** Opening INFORMATION SUPPLIED block **

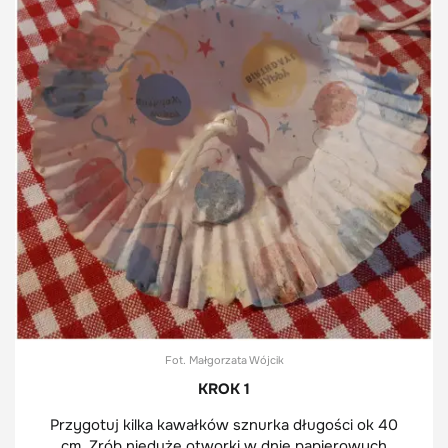
Fot. Małgorzata Wójcik
KROK 1
Przygotuj kilka kawałków sznurka długości ok 40
cm. Zrób nieduże otworki w dnie papierowych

** Closing INFORMATION SUPPLIED block **

- **REQUIRED WORK**: Each line of the material above should be set down exactly, with no pictures.

- **ANSWER SPACE**:
Fot. Małgorzata Wójcik
KROK 1
Przygotuj kilka kawałków sznurka długości ok 40
cm. Zrób nieduże otworki w dnie papierowych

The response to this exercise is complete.